[Materials provided]:
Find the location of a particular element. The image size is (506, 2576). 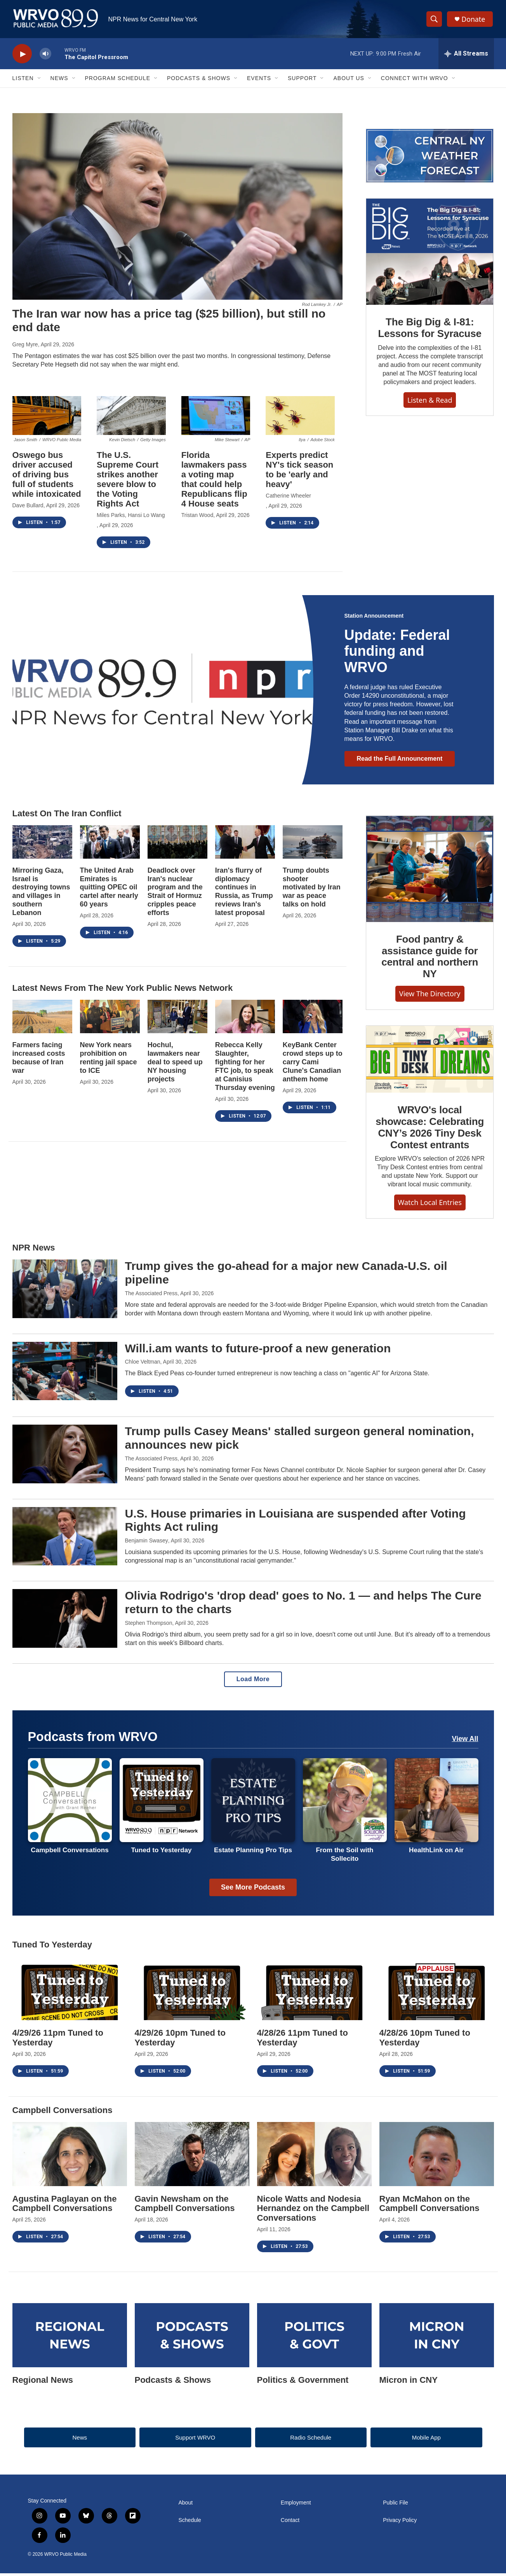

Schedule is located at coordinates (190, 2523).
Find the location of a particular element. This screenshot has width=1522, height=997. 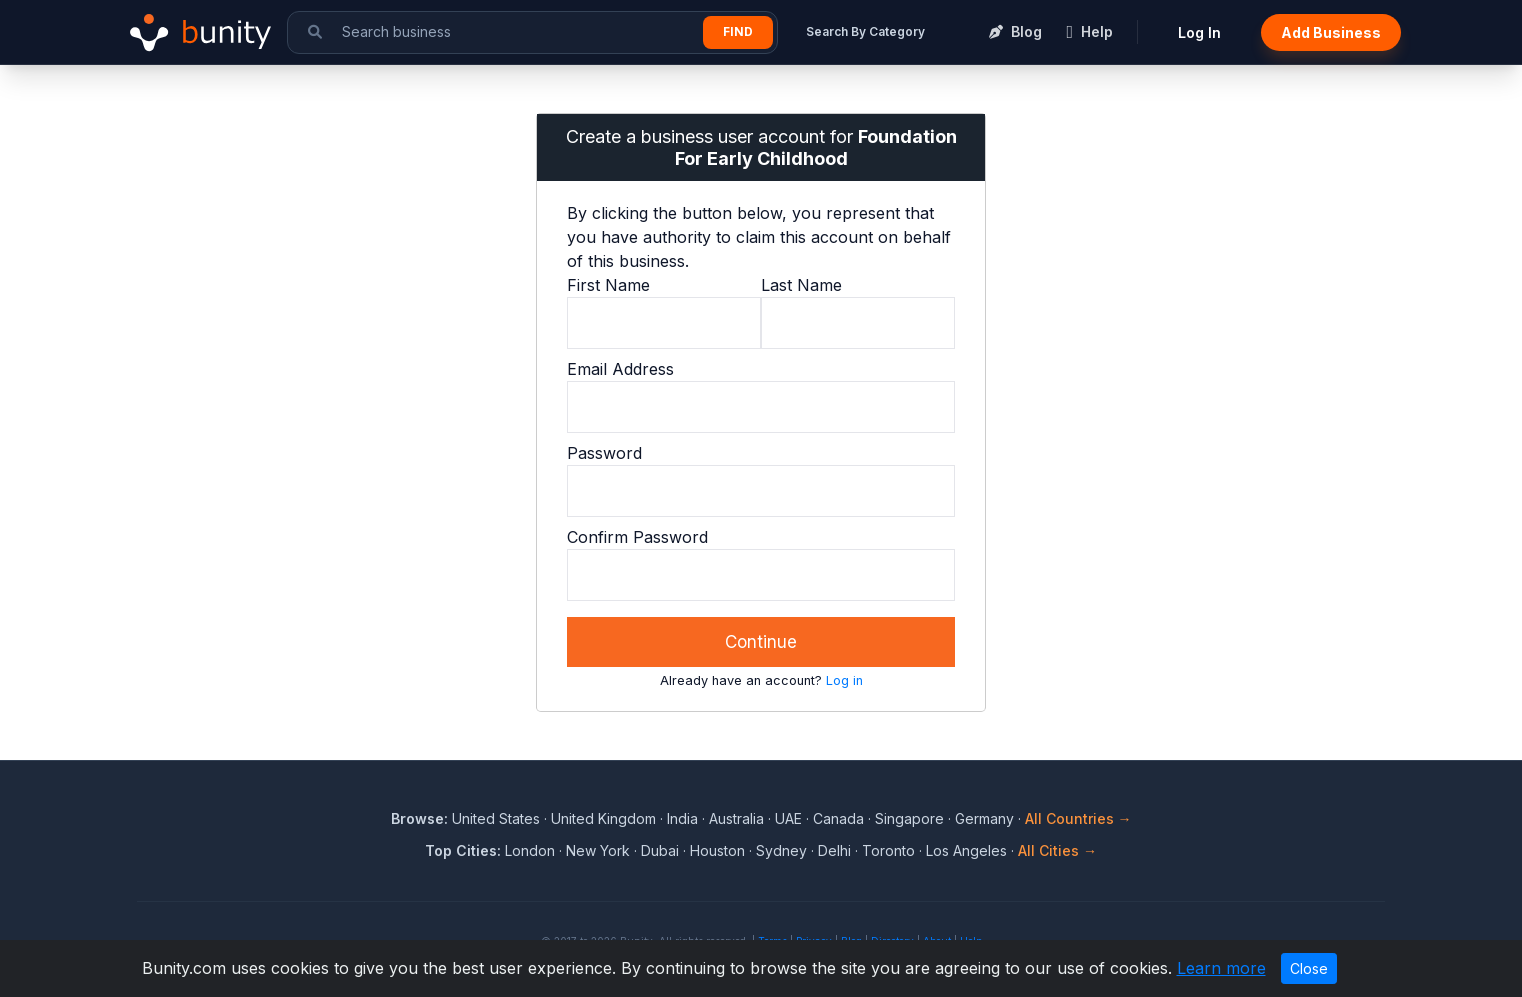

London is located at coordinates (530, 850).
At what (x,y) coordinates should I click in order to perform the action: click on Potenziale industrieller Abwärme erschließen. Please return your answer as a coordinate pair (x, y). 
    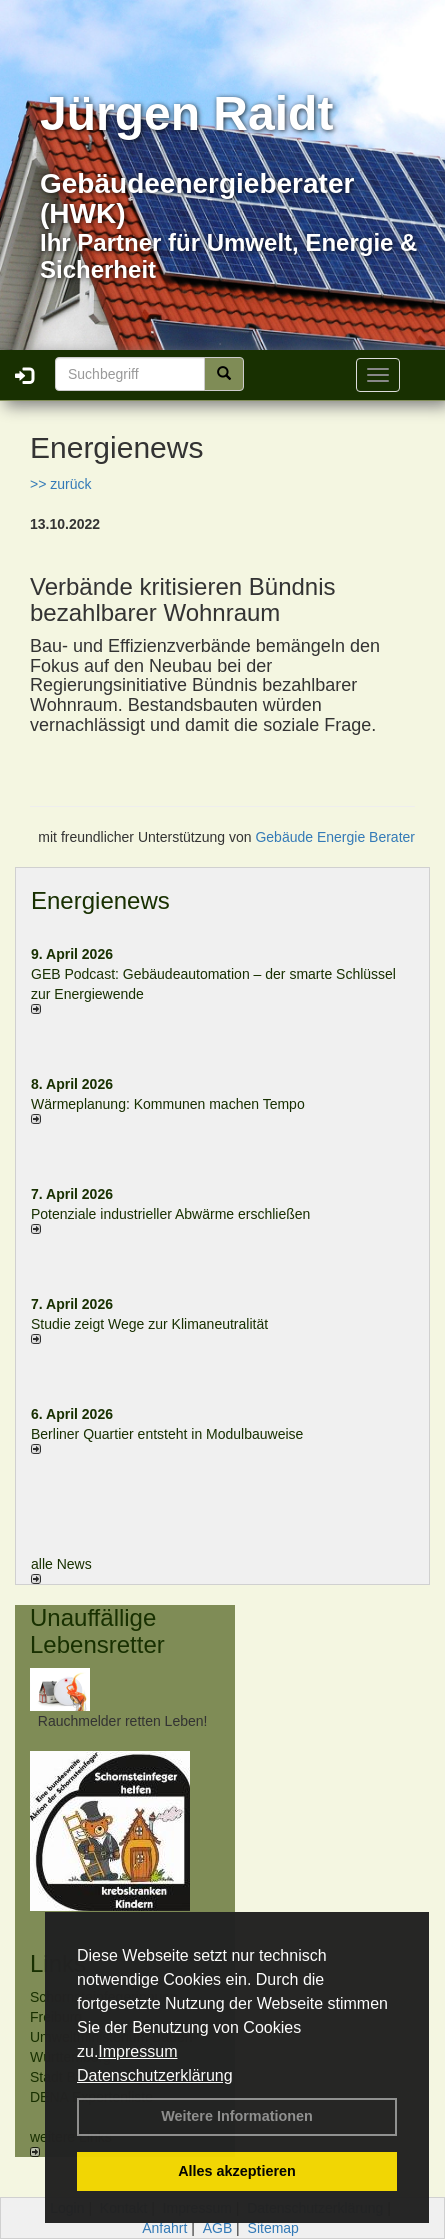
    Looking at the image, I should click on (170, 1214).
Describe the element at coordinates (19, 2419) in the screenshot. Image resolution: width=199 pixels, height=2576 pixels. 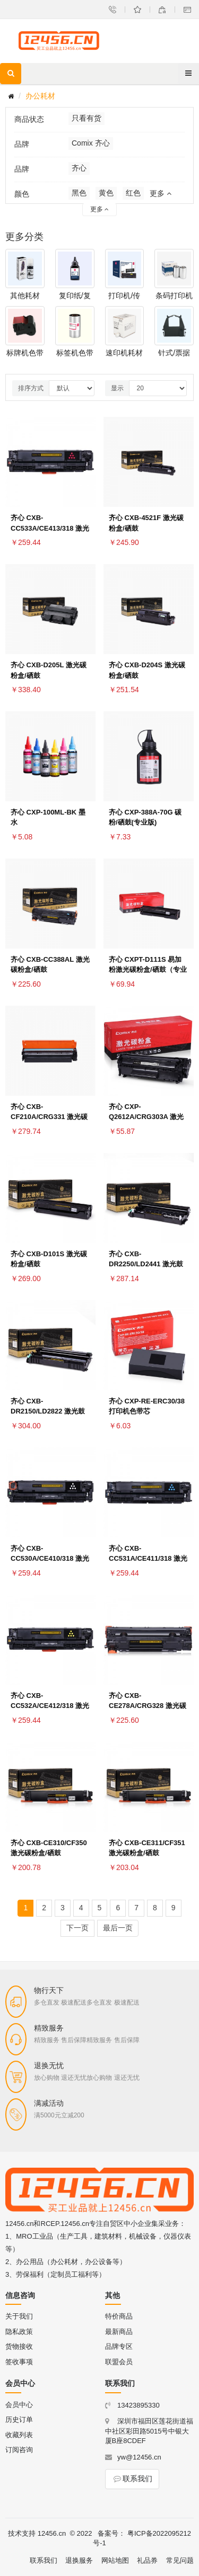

* * *

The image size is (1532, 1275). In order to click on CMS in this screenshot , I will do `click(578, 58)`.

--

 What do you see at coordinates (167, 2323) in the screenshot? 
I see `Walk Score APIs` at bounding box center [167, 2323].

[Action item]: Each line between the one holding "Find the location of a particular element. The" and the one holding "Describe the element", inclusive, should be copied exactly as it appears above, and pictures should be omitted.

[Exercise output]:
Find the location of a particular element. The image size is (506, 2576). 

Schedule is located at coordinates (190, 2523).
Find the location of a particular element. This screenshot has width=1522, height=997. 

London is located at coordinates (530, 850).
At what (x,y) coordinates should I click in order to perform the action: click on Potenziale industrieller Abwärme erschließen. Please return your answer as a coordinate pair (x, y). 
    Looking at the image, I should click on (170, 1214).
Describe the element at coordinates (19, 2419) in the screenshot. Image resolution: width=199 pixels, height=2576 pixels. 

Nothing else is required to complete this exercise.